I referred to this post: loading an array of structs with arrays onto cuda
In the code given in the above post, cpuPointArray (array of structs) is allocated memory on the CPU using malloc, whereas the struct members (float* c and float* d) are allocated memory using cudamalloc.
Can someone please explain why this is being done.
Also, I don't understand why in the following loop (from the above link), cpuPointArray is being used to copy the data from device to host. When I replaced cpuPointArray with gpuPointArray, I get segmentation fault.
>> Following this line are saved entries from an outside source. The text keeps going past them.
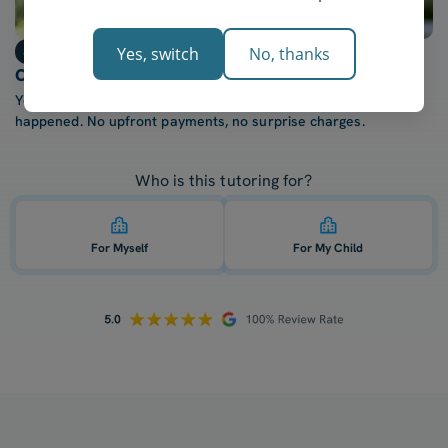
Step 3
Yes, switch
No, thanks
Only billed after each lesson
You're only charged once your tutor confirms the lesson
happened. No upfront payments, no surprise charges.
Who is this tutoring for?
For Myself
For My Child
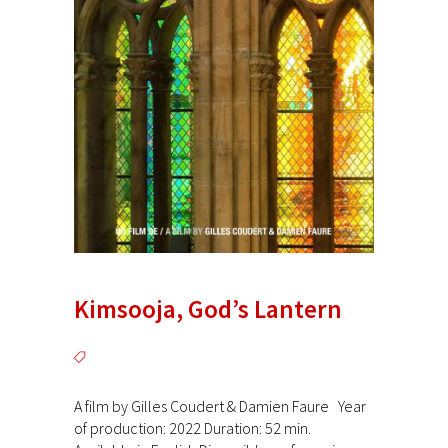
Kimsooja, God’s Lantern
A film by Gilles Coudert & Damien Faure Year
of production: 2022 Duration: 52 min.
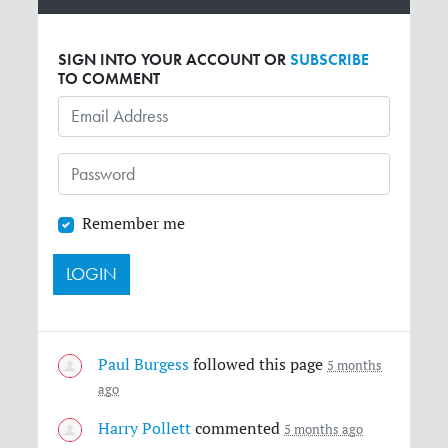
SIGN INTO YOUR ACCOUNT OR
SUBSCRIBE
TO COMMENT
Remember me
Paul Burgess
followed this page
5 months
ago
Harry Pollett
commented
5 months ago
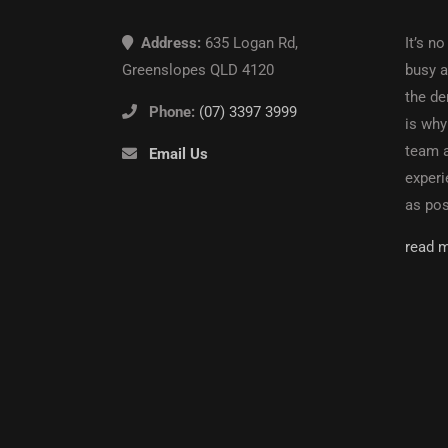
Address:
635 Logan Rd,
It’s no
Greenslopes QLD 4120
busy an
the de
Phone:
(07) 3397 3999
is why
team a
Email Us
experi
as pos
read 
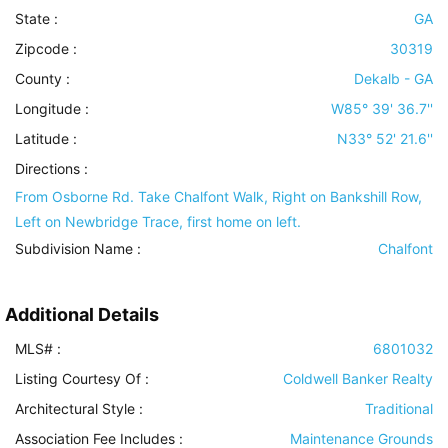
State :
GA
Zipcode :
30319
County :
Dekalb - GA
Longitude :
W85° 39' 36.7''
Latitude :
N33° 52' 21.6''
Directions :
From Osborne Rd. Take Chalfont Walk, Right on Bankshill Row,
Left on Newbridge Trace, first home on left.
Subdivision Name :
Chalfont
Additional Details
MLS# :
6801032
Listing Courtesy Of :
Coldwell Banker Realty
Architectural Style
:
Traditional
Association Fee Includes
:
Maintenance Grounds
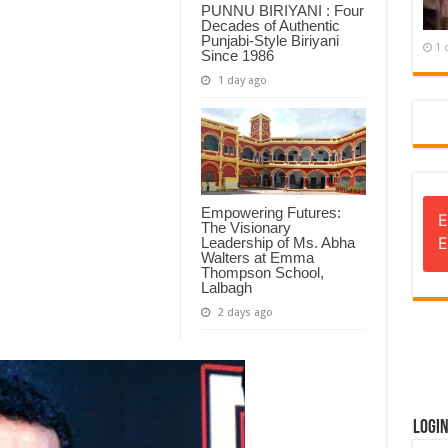
PUNNU BIRIYANI : Four
Decades of Authentic
Punjabi-Style Biriyani
1 
Since 1986
1 day ago
Empowering Futures:
E
The Visionary
E
Leadership of Ms. Abha
Walters at Emma
Thompson School,
Lalbagh
2 days ago
Logi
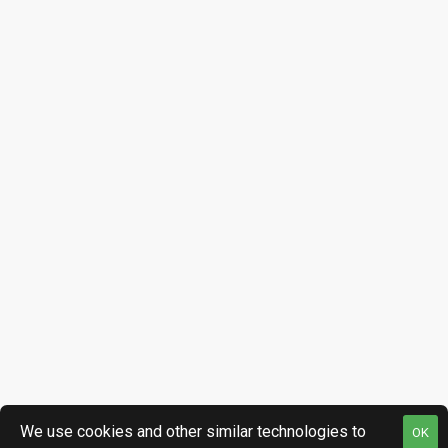
We use cookies and other similar technologies to
OK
Using cuda-gdb, I found the gpuPointArray.c is NULL. Can someone please explain why should it be NULL:
for (int k=0; k<16; k++){
printf("creating memory on cpu for array c\n");
outPointArray[k].c = (float*)malloc(16*sizeof(float));
printf("creating memory on cpu for array d\n");
outPointArray[k].d = (float*)malloc(16*sizeof(float));
printf("copying memory values onto cpu array c\n");
err = cudaMemcpy(outPointArray[k].c, cpuPointArray[k].c, 16*sizeof(float), cudaMemcpyDeviceToHost);
checkerror(err, "copy array c from gpu to cpu");
printf("copying memory values onto cpu array c\n");
err = cudaMemcpy(outPointArray[k].d, cpuPointArray[k].d, 16*sizeof(float), cudaMemcpyDeviceToHost);
checkerror(err, "copy array d from gpu to cpu");
printf("bottom of loop %d\n", k);
}